P11.25 Assessing electrical properties of cells as predictive marker for patient-specific TTFields response and optimal frequency

BACKGROUND

Tumor treating fields (TTFields) are currently approved for the treatment of glioblastoma multiforme (GBM, using 200 kHz), and being tested in other tumor types such as non-small cell lung cancer and brain metastases occurring in this indication (LUNAR and METIS trials, using 150 kHz). Response to TTFields in cancer cells was empirically shown to be frequency-dependent specific for cell type; however, there are no markers available predicting optimal frequency or response in different cancer types or individual patients to date. There is evidence indicating electrical properties determine the optimal anti-mitotic frequency. This study analyzed the correlation of electrical properties of cells with their optimal TTFields frequency and sensitivity using the 3DEP reader (LabTech) to determine the electrical properties with the help of Dielectrophoresis (DEP) force. With this technique, cell movements within electric fields of different frequencies can by analyzed based on the physical effect of DEP, exercising a force on polarizable particles inside a non-homogeneous electric field.

MATERIAL AND METHODS

We used the 3DEP reader to obtain baseline properties (permittivity and conductivity) of 17 different cell lines of several tumor types. The resulting curves were analyzed by a 2-way ANOVA. Additionally, we determined the optimal frequency for maximum cytotoxic effect for each cell line using the inovitroTM system and eventually compared with the detected electrical properties.

RESULTS

We found cell lines with an optimal TTFields frequency of 150 kHz (corresponding to cells with a membrane capacitance in the lower range of the observed 3DEP curves, n=9) to possess significantly different (p<0.001) electrical properties from cells with an optimal TTFields frequency of 200 kHz (n=8). According to the curve differences in the lower frequency range, the measure of membrane capacitance served as a good predictor for TTFields response.

CONCLUSION

This study showed a correlation of cell membrane capacitance and optimal TTFields frequency and response. Our results provide a substantial rationale for further studies investigating the predictive potential of electrical properties of tumor cells as a measure for the optimal frequency and sensitivity to TTFields in individual patients.

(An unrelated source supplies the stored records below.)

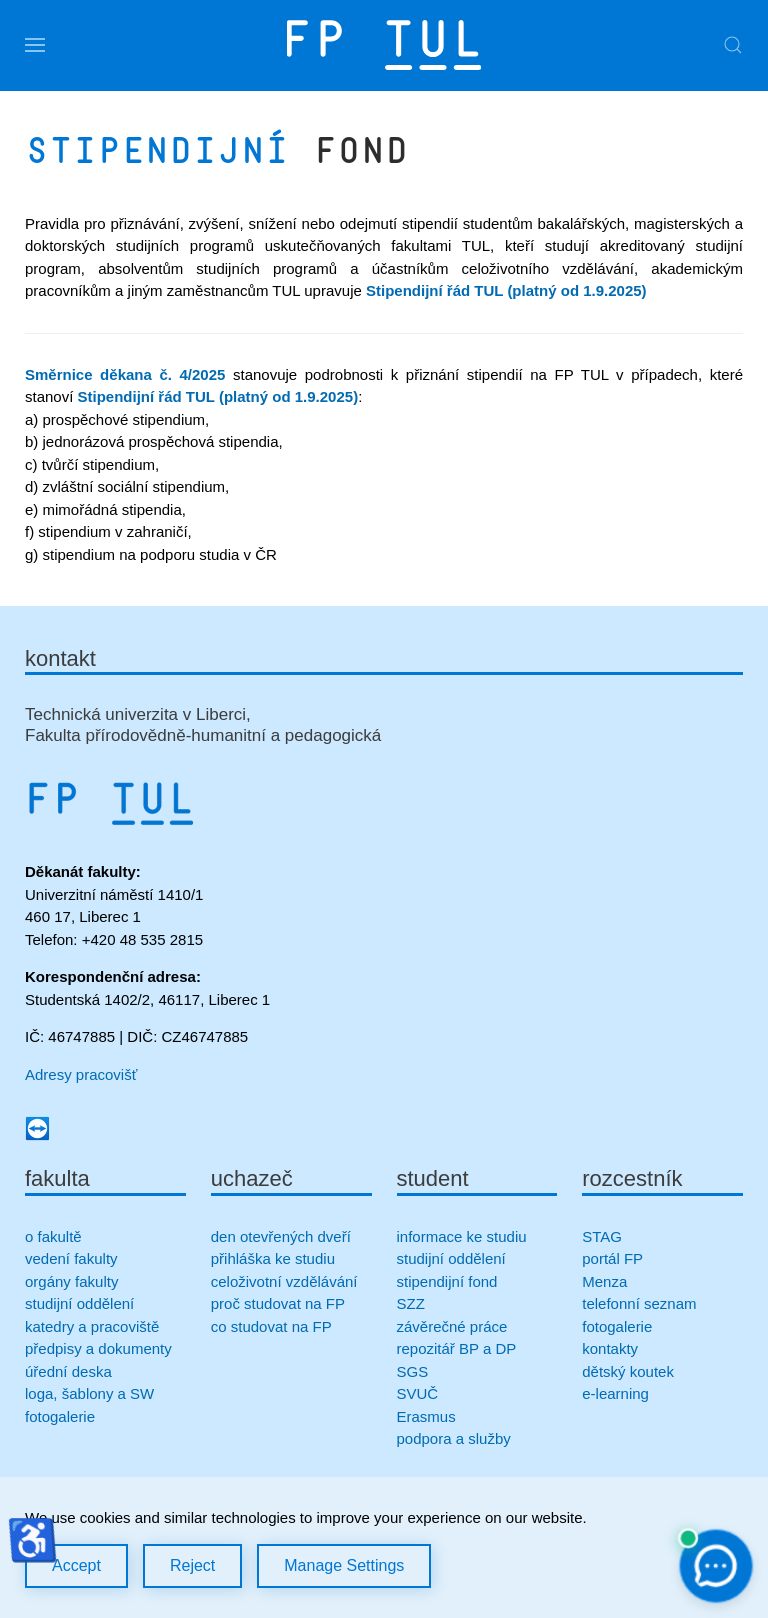 This screenshot has height=1618, width=768. I want to click on informace ke studiu, so click(462, 1236).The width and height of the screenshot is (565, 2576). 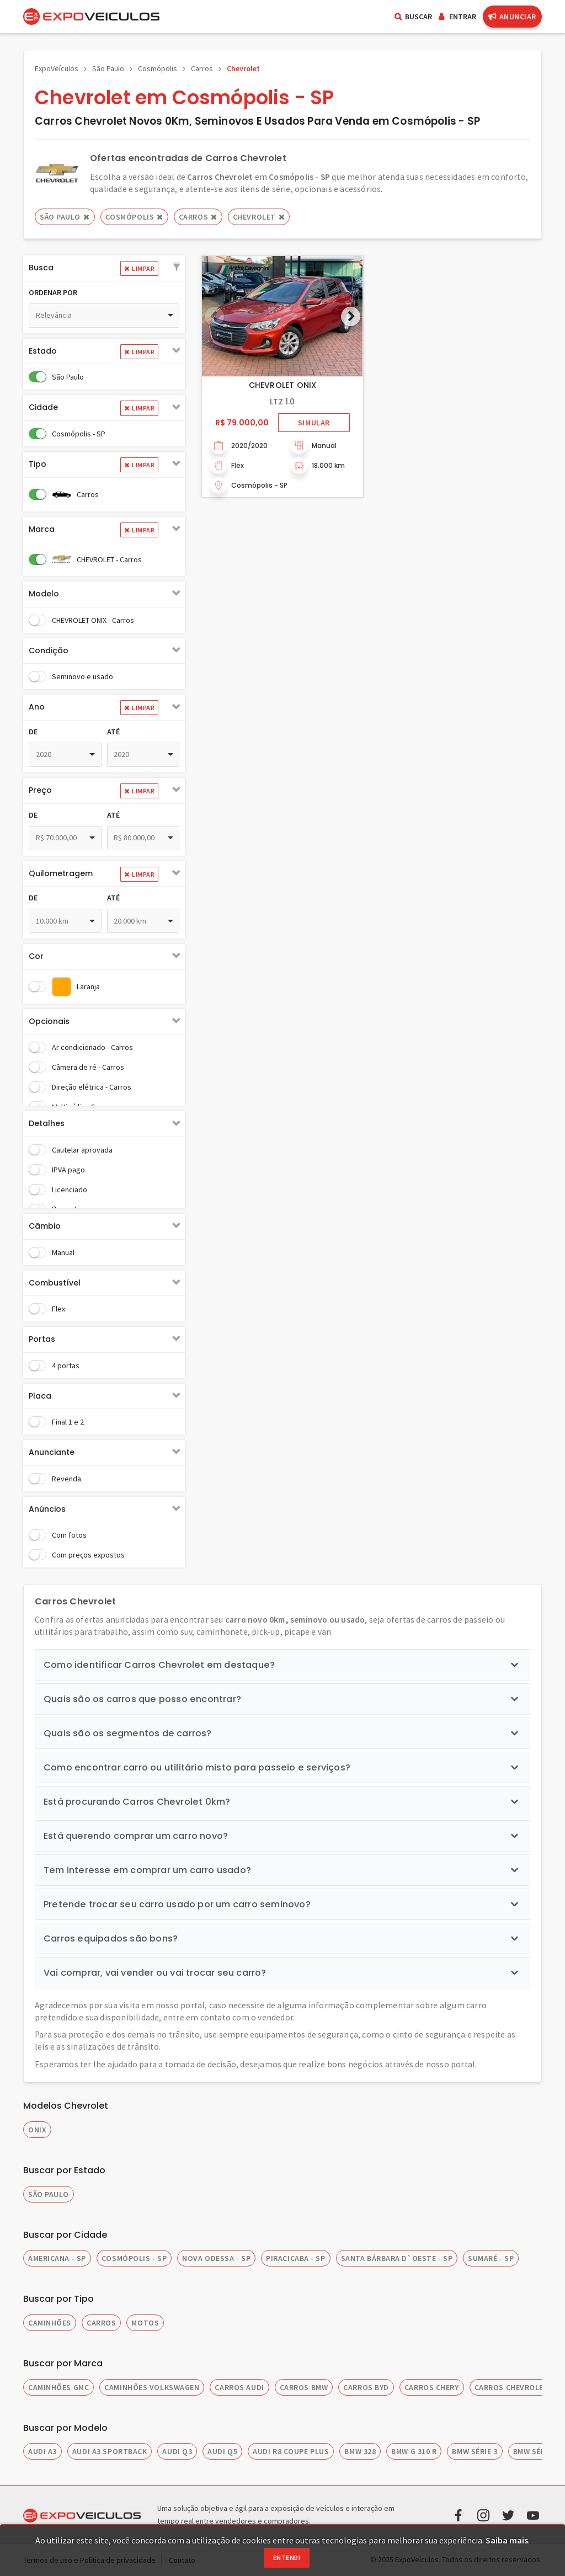 I want to click on Onix, so click(x=37, y=2130). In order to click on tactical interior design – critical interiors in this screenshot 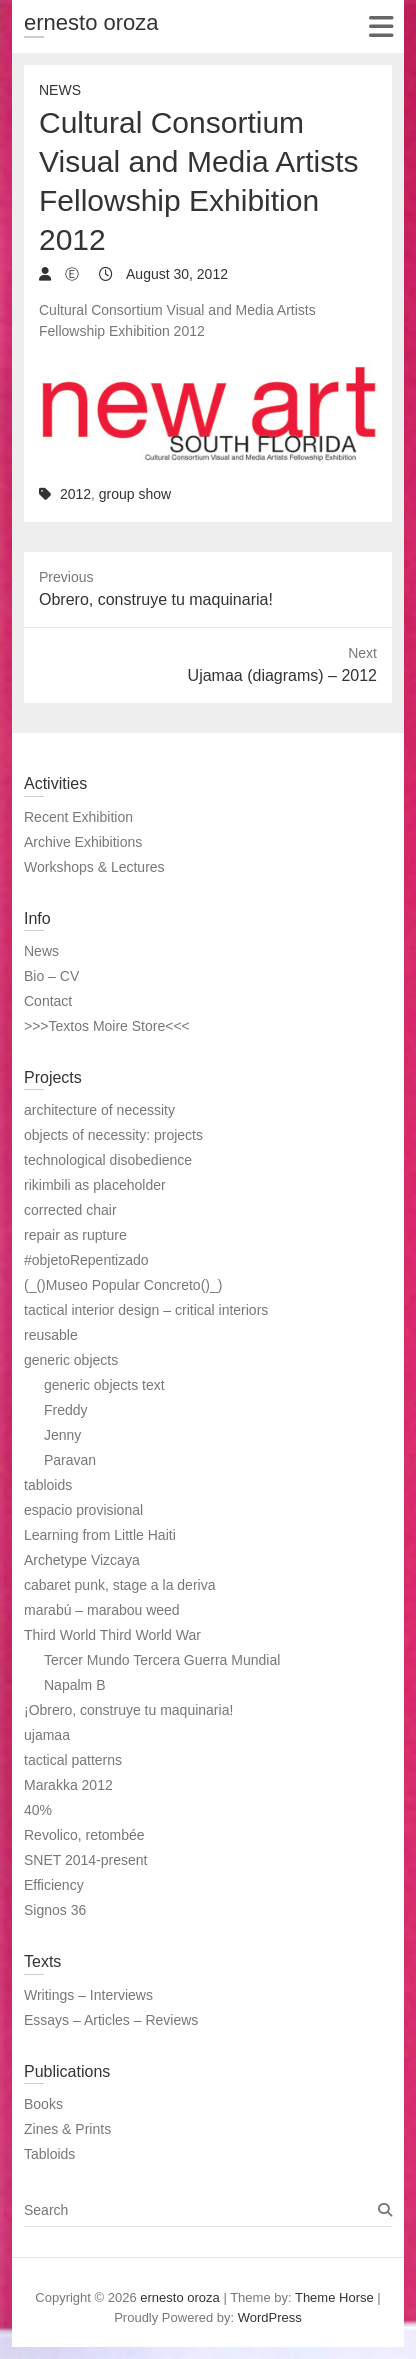, I will do `click(146, 1310)`.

P11.20 Assessing TTFields-response and associated gene expression in various human cancer cell lines

BACKGROUND

Various cancer cell lines were reported to be affected in an inhibitory manner of varying magnitude by tumor treating fields (TTFields). Here, we aimed to detect response markers for TTFields treatment by analyzing specific properties of cell lines according to their response pattern to these alternating electric fields of intermediate frequency and low intensity.

MATERIAL AND METHODS

We treated 45 cell lines of diverse types of human cancer with TTFields at their specific optimal frequency and equal nominal intensity of 1.7 V/cm for 72 h. In addition to investigating cytotoxicity and clonogenic potential, we used the Cancer Cell Line Encyclopedia (CCLE) database for further analysis: First, to functionally examine patterns of differentially expressed genes or mutations associated with response to TTFields; and second, to compare sensitivity to TTFields using pharmacological profiling (CCLE).

RESULTS

TTFields had a cytotoxic effect on tested cell lines of 50 % on average (range: 14–86% reduced cell counts), whereas the clonogenic effect varied between no effect and 88 % reduction in the number of colonies. With regard to differential gene expression and mutation analysis, our analysis detected upregulated pathways associated with migration, DNA damage repair response, oxidative stress, and hypoxia. Further, cells identified as having a better response to TTFields were also more sensitive to lapatinib, PHA-665752 and PLX-4720.

CONCLUSION

In this study, we determined the optimal frequency for maximum response to TTFields in numerous human cancer cell lines. Our results argue strongly for a vast effectiveness of TTFields treatment in cancer cells, and synergistic effects in combination with other therapeutic agents might be revealed in future studies using pharmacological profiling. Beyond that, further research is needed on the role of identified response-associated mutations.